### Work item:
Everything from the line that holds "Post a reply (26, 190)" to the end of the entries below should be printed again, word for word, and nothing more.

### Records to use:
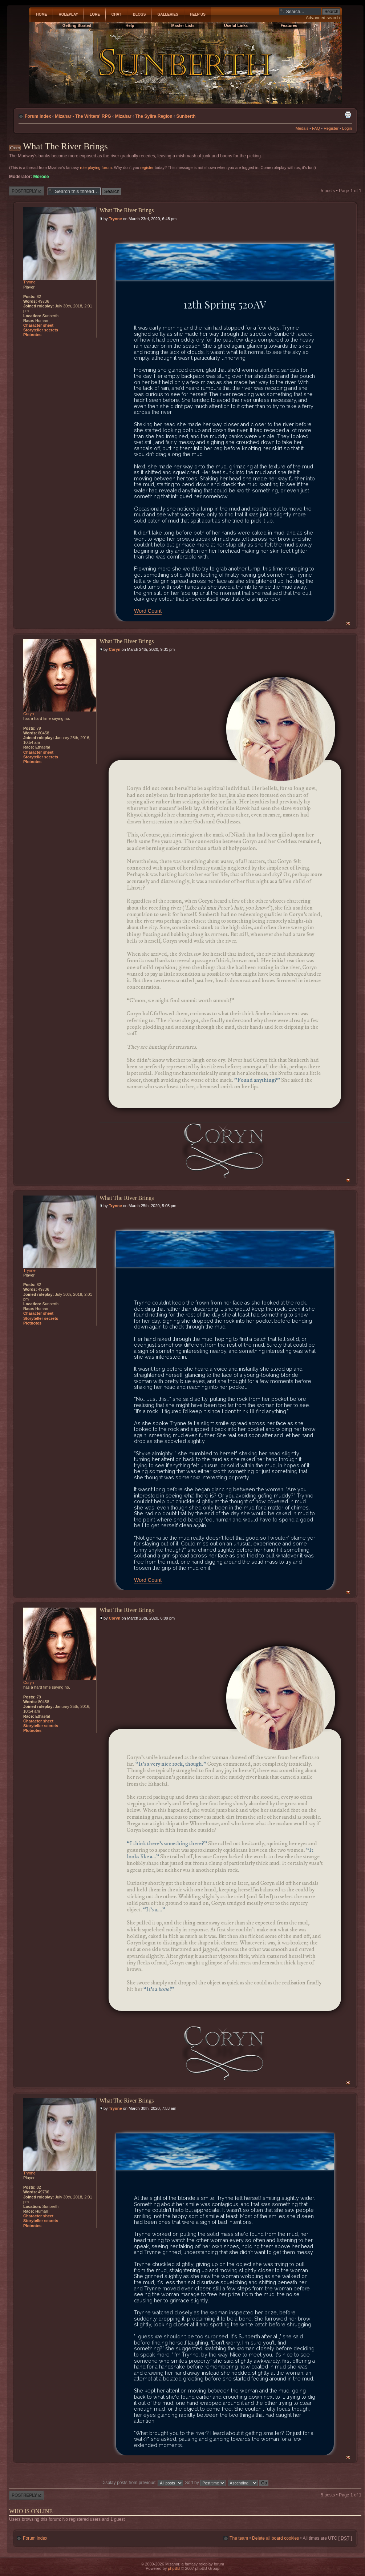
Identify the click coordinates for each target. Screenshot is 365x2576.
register (147, 167)
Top (348, 623)
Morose (41, 176)
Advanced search (323, 17)
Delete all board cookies (275, 2538)
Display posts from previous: (142, 2482)
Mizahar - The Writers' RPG (83, 116)
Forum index (38, 116)
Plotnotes (32, 334)
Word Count (148, 611)
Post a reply (26, 190)
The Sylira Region (153, 116)
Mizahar (123, 116)
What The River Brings (65, 146)
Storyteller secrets (40, 330)
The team (239, 2538)
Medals (302, 128)
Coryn (115, 649)
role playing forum (95, 167)
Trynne (115, 219)
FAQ (316, 128)
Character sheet (38, 325)
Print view (348, 114)
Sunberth (185, 116)
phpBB (174, 2568)
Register (331, 128)
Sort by (205, 2482)
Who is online (31, 2511)
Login (347, 128)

### Answer to the exercise:
Post a reply (26, 190)
The Sylira Region (153, 116)
Mizahar (123, 116)
What The River Brings (65, 146)
Storyteller secrets (40, 330)
The team (239, 2538)
Medals (302, 128)
Coryn (115, 649)
role playing forum (95, 167)
Trynne (115, 219)
FAQ (316, 128)
Character sheet (38, 325)
Print view (348, 114)
Sunberth (185, 116)
phpBB (174, 2568)
Register (331, 128)
Sort by (205, 2482)
Who is online (31, 2511)
Login (347, 128)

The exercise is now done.